+++ Data
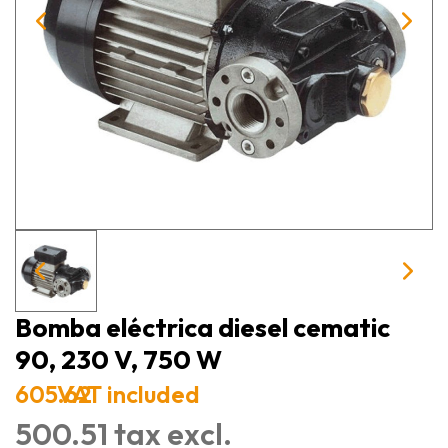
Bomba eléctrica diesel cematic
90, 230 V, 750 W
605.62
VAT included
500.51 tax excl.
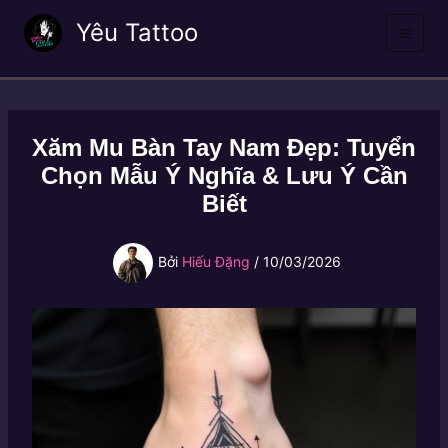
Nhảy
Yêu Tattoo
tới
nội
dung
Xăm Mu Bàn Tay Nam Đẹp: Tuyển
Chọn Mẫu Ý Nghĩa & Lưu Ý Cần
Biết
Bởi
Hiếu Đặng
/
10/03/2026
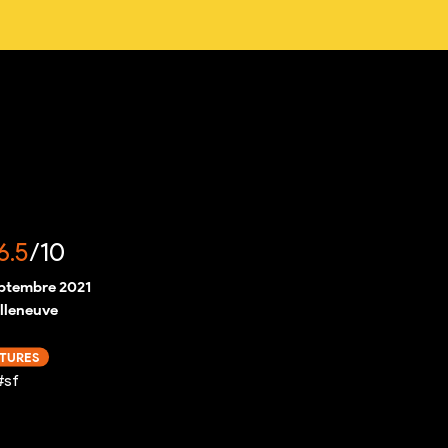
6.5
/10
eptembre 2021
illeneuve
CTURES
#sf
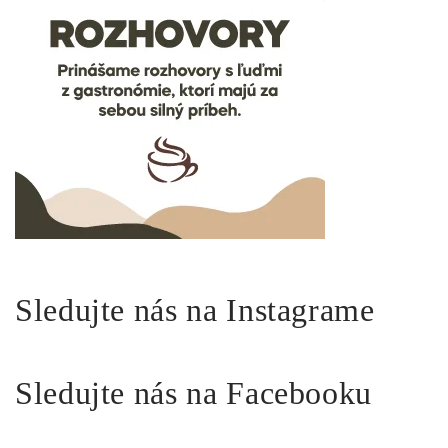
Sledujte nás na Instagrame
Sledujte nás na Facebooku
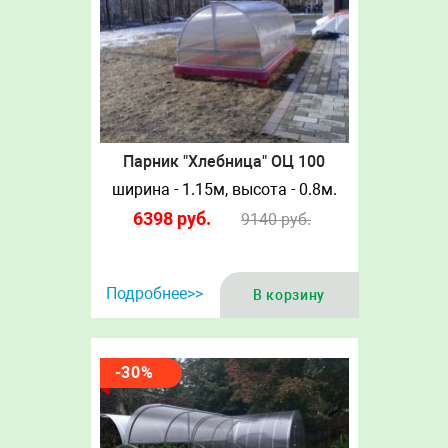
Парник "Хлебница" ОЦ 100
ширина - 1.15м, высота - 0.8м.
6398
руб.
9140
руб.
Подробнее>>
В корзину
-30%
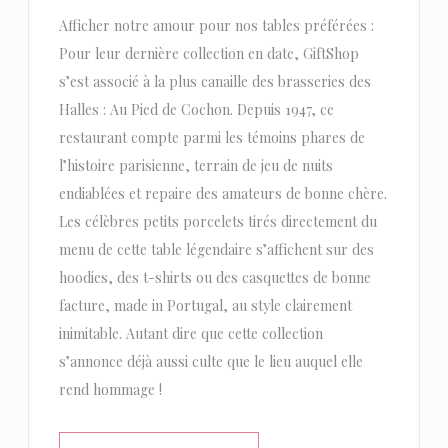
Afficher notre amour pour nos tables préférées :
Pour leur dernière collection en date, GiftShop
s’est associé à la plus canaille des brasseries des
Halles : Au Pied de Cochon. Depuis 1947, ce
restaurant compte parmi les témoins phares de
l’histoire parisienne, terrain de jeu de nuits
endiablées et repaire des amateurs de bonne chère.
Les célèbres petits porcelets tirés directement du
menu de cette table légendaire s’affichent sur des
hoodies, des t-shirts ou des casquettes de bonne
facture, made in Portugal, au style clairement
inimitable. Autant dire que cette collection
s’annonce déjà aussi culte que le lieu auquel elle
rend hommage !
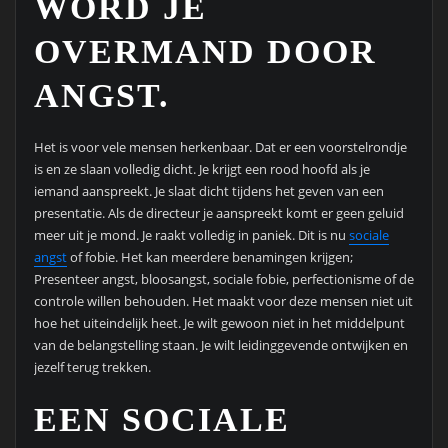
WORD JE
OVERMAND DOOR
ANGST.
Het is voor vele mensen herkenbaar. Dat er een voorstelrondje
is en ze slaan volledig dicht. Je krijgt een rood hoofd als je
iemand aanspreekt. Je slaat dicht tijdens het geven van een
presentatie. Als de directeur je aanspreekt komt er geen geluid
meer uit je mond. Je raakt volledig in paniek. Dit is nu
sociale
angst
of fobie. Het kan meerdere benamingen krijgen;
Presenteer angst, bloosangst, sociale fobie, perfectionisme of de
controle willen behouden. Het maakt voor deze mensen niet uit
hoe het uiteindelijk heet. Je wilt gewoon niet in het middelpunt
van de belangstelling staan. Je wilt leidinggevende ontwijken en
jezelf terug trekken.
EEN SOCIALE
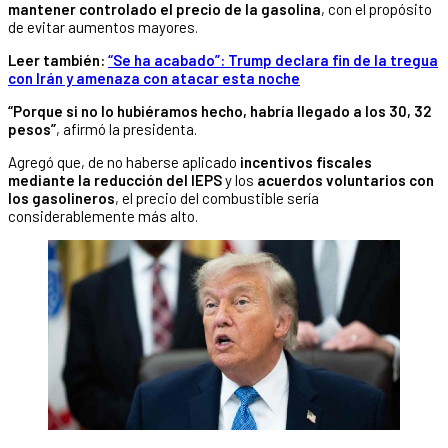
mantener controlado el precio de la gasolina
, con el propósito
de evitar aumentos mayores.
Leer también:
“Se ha acabado”: Trump declara fin de la tregua
con Irán y amenaza con atacar esta noche
“Porque si no lo hubiéramos hecho, habría llegado a los 30, 32
pesos”
, afirmó la presidenta.
Agregó que, de no haberse aplicado
incentivos fiscales
mediante la reducción del IEPS
y los
acuerdos voluntarios con
los gasolineros
, el precio del combustible sería
considerablemente más alto.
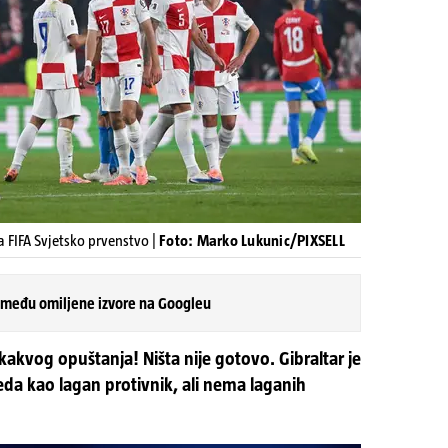
a FIFA Svjetsko prvenstvo |
Foto: Marko Lukunic/PIXSELL
 među omiljene izvore na Googleu
kvog opuštanja! Ništa nije gotovo. Gibraltar je
gleda kao lagan protivnik, ali nema laganih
++++++
=== What to produce ===
Transcribe every entry above exactly. Omit all pictures.

=== Finished task ===
Bomba eléctrica diesel cematic
90, 230 V, 750 W
605.62
VAT included
500.51 tax excl.
Nhảy
Yêu Tattoo
tới
nội
dung
Xăm Mu Bàn Tay Nam Đẹp: Tuyển
Chọn Mẫu Ý Nghĩa & Lưu Ý Cần
Biết
Bởi
Hiếu Đặng
/
10/03/2026
6.5
/10
eptembre 2021
illeneuve
CTURES
#sf
Sledujte nás na Instagrame
Sledujte nás na Facebooku
Парник "Хлебница" ОЦ 100
ширина - 1.15м, высота - 0.8м.
6398
руб.
9140
руб.
Подробнее>>
В корзину
-30%
Afficher notre amour pour nos tables préférées :
Pour leur dernière collection en date, GiftShop
s’est associé à la plus canaille des brasseries des
Halles : Au Pied de Cochon. Depuis 1947, ce
restaurant compte parmi les témoins phares de
l’histoire parisienne, terrain de jeu de nuits
endiablées et repaire des amateurs de bonne chère.
Les célèbres petits porcelets tirés directement du
menu de cette table légendaire s’affichent sur des
hoodies, des t-shirts ou des casquettes de bonne
facture, made in Portugal, au style clairement
inimitable. Autant dire que cette collection
s’annonce déjà aussi culte que le lieu auquel elle
rend hommage !
WORD JE
OVERMAND DOOR
ANGST.
Het is voor vele mensen herkenbaar. Dat er een voorstelrondje
is en ze slaan volledig dicht. Je krijgt een rood hoofd als je
iemand aanspreekt. Je slaat dicht tijdens het geven van een
presentatie. Als de directeur je aanspreekt komt er geen geluid
meer uit je mond. Je raakt volledig in paniek. Dit is nu
sociale
angst
of fobie. Het kan meerdere benamingen krijgen;
Presenteer angst, bloosangst, sociale fobie, perfectionisme of de
controle willen behouden. Het maakt voor deze mensen niet uit
hoe het uiteindelijk heet. Je wilt gewoon niet in het middelpunt
van de belangstelling staan. Je wilt leidinggevende ontwijken en
jezelf terug trekken.
EEN SOCIALE
mantener controlado el precio de la gasolina
, con el propósito
de evitar aumentos mayores.
Leer también:
“Se ha acabado”: Trump declara fin de la tregua
con Irán y amenaza con atacar esta noche
“Porque si no lo hubiéramos hecho, habría llegado a los 30, 32
pesos”
, afirmó la presidenta.
Agregó que, de no haberse aplicado
incentivos fiscales
mediante la reducción del IEPS
y los
acuerdos voluntarios con
los gasolineros
, el precio del combustible sería
considerablemente más alto.
a FIFA Svjetsko prvenstvo |
Foto: Marko Lukunic/PIXSELL
 među omiljene izvore na Googleu
kvog opuštanja! Ništa nije gotovo. Gibraltar je
gleda kao lagan protivnik, ali nema laganih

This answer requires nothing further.